Guiding SPC’s work is its vision for a region that is a secure and prosperous, whose people are educated, healthy and empowered to manage their resources in an economically, environmentally and socially sustainable way.
SPC's mission - to help Pacific island people make informed choices and decisions about their future and more importantly the future they wish to leave behind for future generations – their children and grandchildren.
SPC works at all levels - grassroots, national, regional and international. Promoting regional interests in scientific, technical, social and cultural areas is a critical part of SPC’s responsibilities at the international level. Pacific Island countries and territories are party to a large range of international agreements and conventions and the SPC helps its members respect their international obligations.

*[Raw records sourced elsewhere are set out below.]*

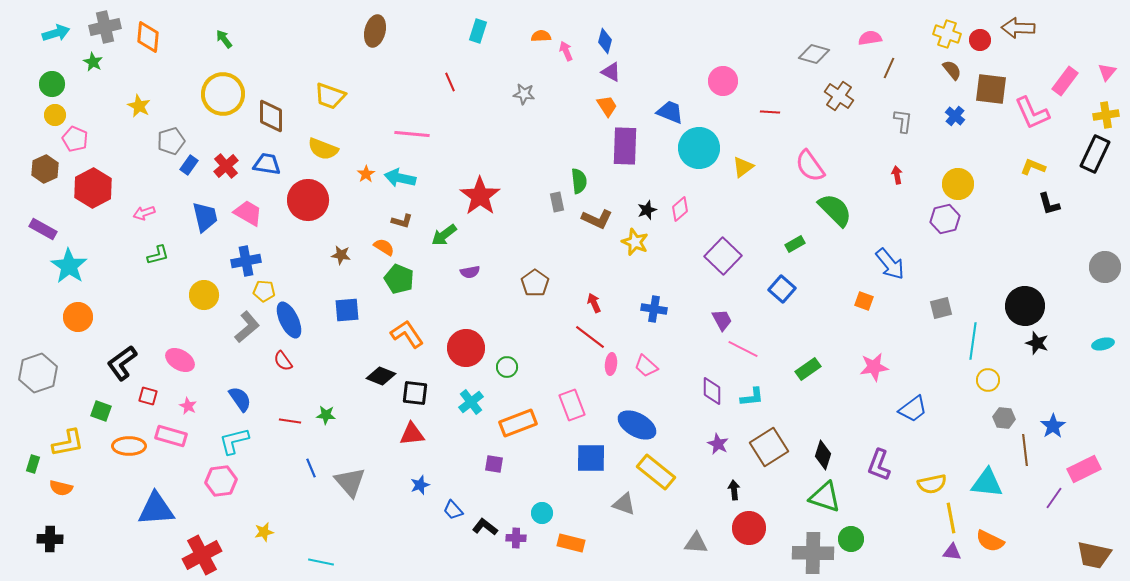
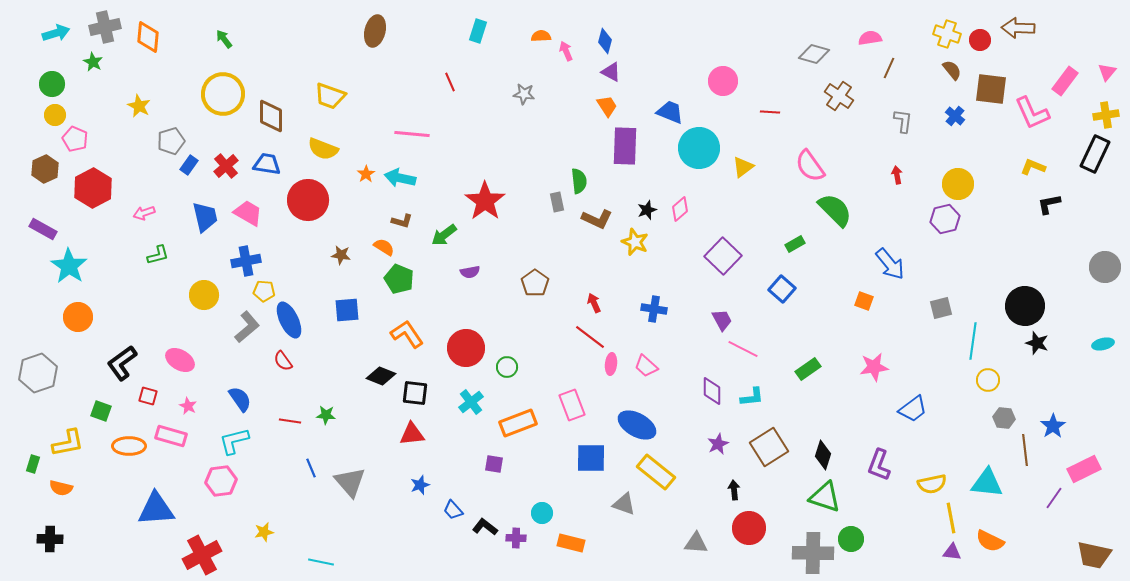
red star at (480, 196): moved 5 px right, 5 px down
black L-shape at (1049, 204): rotated 95 degrees clockwise
purple star at (718, 444): rotated 20 degrees clockwise
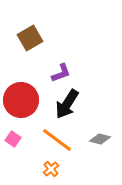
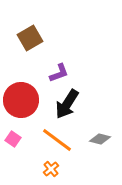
purple L-shape: moved 2 px left
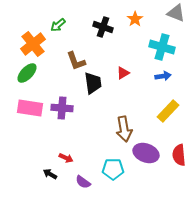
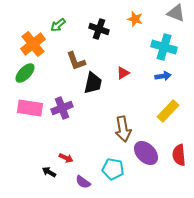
orange star: rotated 21 degrees counterclockwise
black cross: moved 4 px left, 2 px down
cyan cross: moved 2 px right
green ellipse: moved 2 px left
black trapezoid: rotated 20 degrees clockwise
purple cross: rotated 25 degrees counterclockwise
brown arrow: moved 1 px left
purple ellipse: rotated 25 degrees clockwise
cyan pentagon: rotated 10 degrees clockwise
black arrow: moved 1 px left, 2 px up
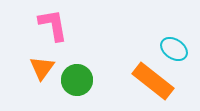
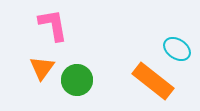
cyan ellipse: moved 3 px right
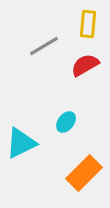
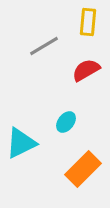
yellow rectangle: moved 2 px up
red semicircle: moved 1 px right, 5 px down
orange rectangle: moved 1 px left, 4 px up
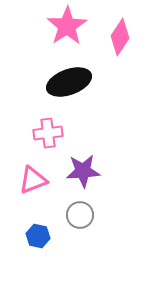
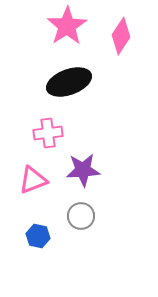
pink diamond: moved 1 px right, 1 px up
purple star: moved 1 px up
gray circle: moved 1 px right, 1 px down
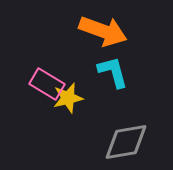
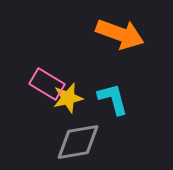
orange arrow: moved 17 px right, 3 px down
cyan L-shape: moved 27 px down
gray diamond: moved 48 px left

At the regional scale, SPC plays an active role in implementaiton of the Pacific Plan designed to strengthen regional cooperation and integration. SPC is a member of the Council of Regional Organisations in the Pacific (CROP) that comprises the heads of 10 Pacific intergovernmental organisations.
SPC's Corporate values
* Our priorities are set by our member countries and territories;
* We put the communities at the very heart of our activities by providing practical solutions to real problems;
* We work hard to provide high-quality services;
* We are working to bring positive changes to the lives of Pacific Islanders through capacity building;
* We contribute to alleviation of absolute poverty, poverty of opportunity and vulnerability to poverty;
* We strategically engage and provide options for responding to current and future opportunities and challenges;
* We promote gender, cultural and environmental sensitivity;
* We fully document the use of our funds and are committed to transparency.

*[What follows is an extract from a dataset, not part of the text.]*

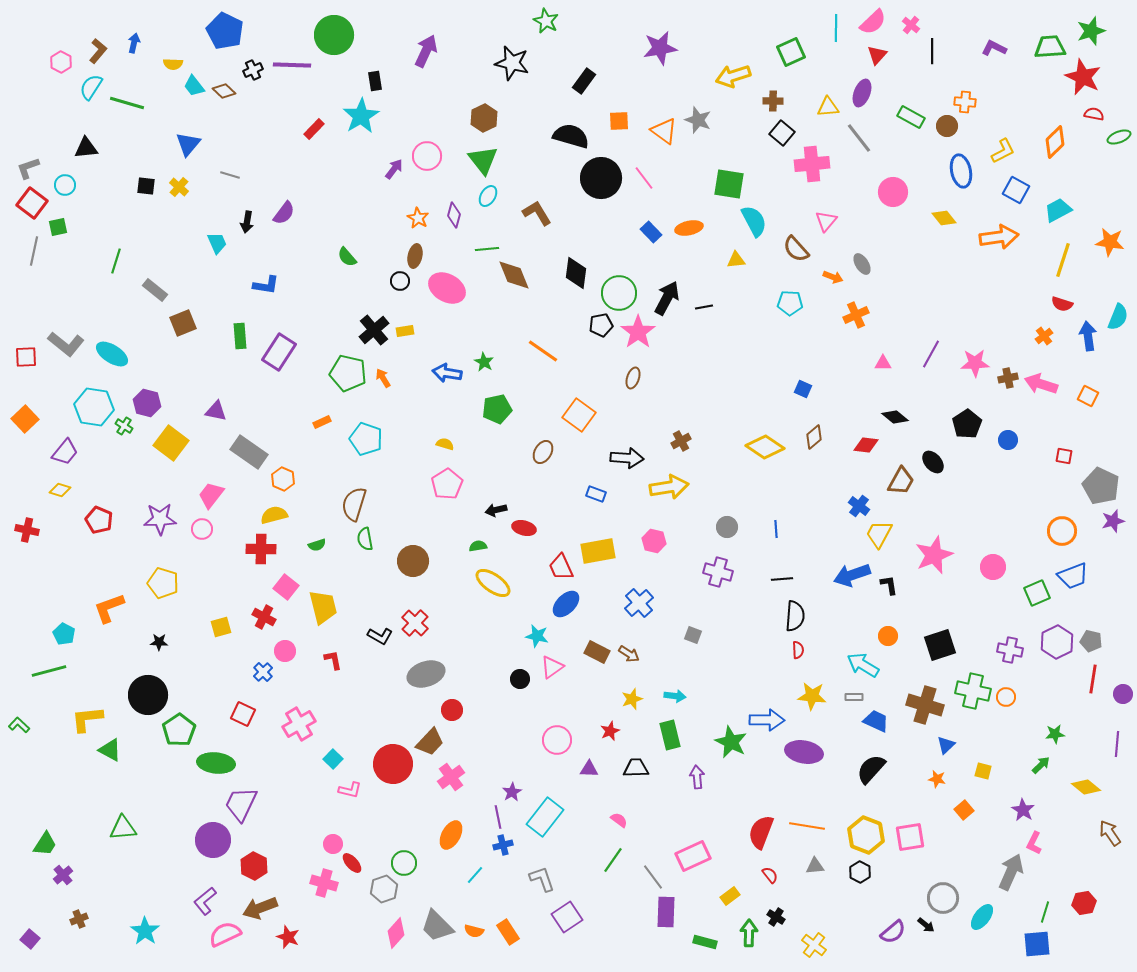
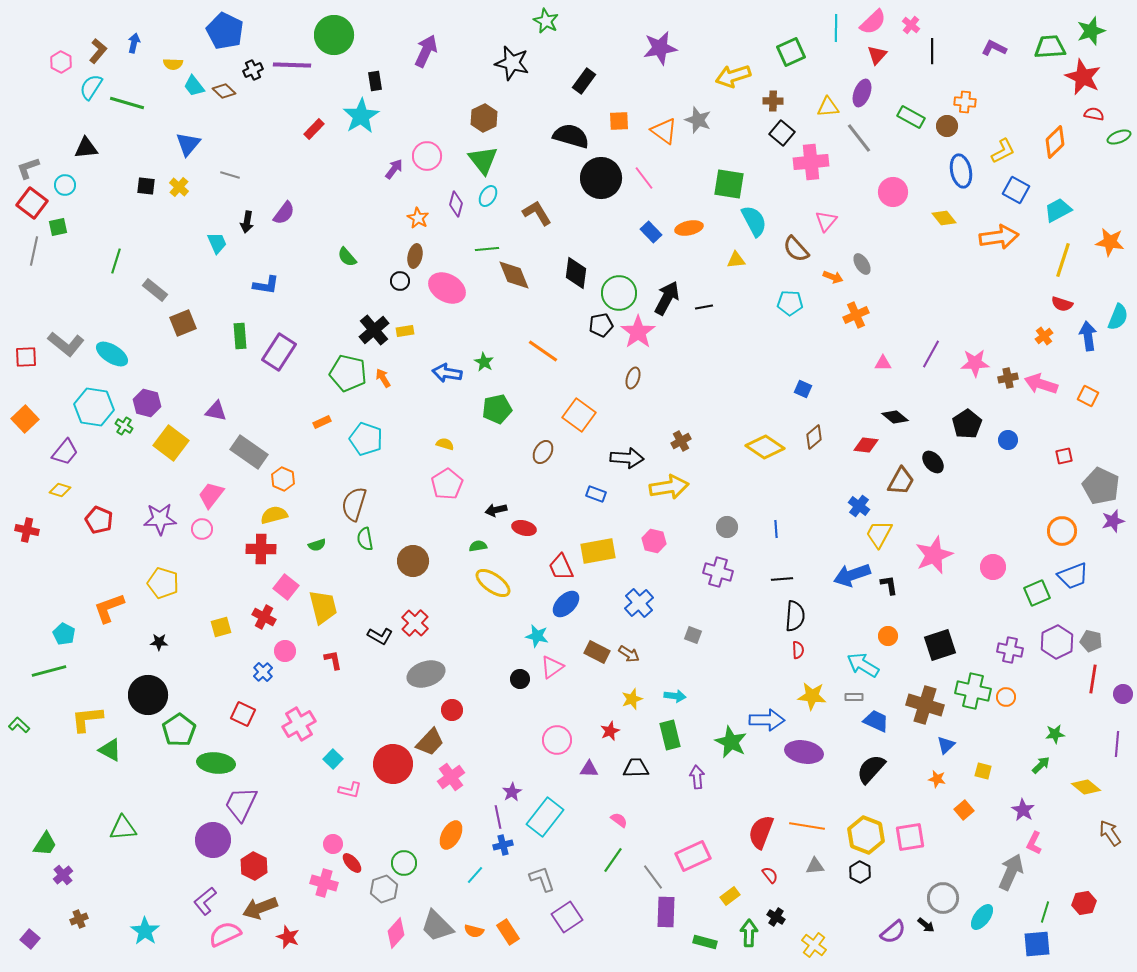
pink cross at (812, 164): moved 1 px left, 2 px up
purple diamond at (454, 215): moved 2 px right, 11 px up
red square at (1064, 456): rotated 24 degrees counterclockwise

SPC Programmes and Sections
SPC’s technical programmes are divided into three divisions that provide technical assistance and training and carry out research.
Land Resources Division
* Agriculture and Forestry
Marine
Resources Division
* Coastal and Oceanic Fisheries, Maritime Affairs
Social Resources Division
* Human Development Programme – Community Education, Culture, Women and Youth
* Statistics and Demography Programme
* Public Health Programme
* Media Production and Training
Pacific Community members
The Pacific Community currently has 26 members including the following Pacific Island countries and territories served by SPC :
Cook Islands, Federated States of Micronesia, Fiji Islands, French Polynesia, Guam, Kiribati, Marshall Islands, Nauru, New Caledonia, Niue, Northern Mariana Islands, Palau, Papua New Guinea, Pitcairn Island, Samoa, Solomon Islands, Tokelau, Tonga, Tuvalu, Vanuatu, and Wallis and Futuna, and four founding nations: Australia, the United States of America, France and New Zealand.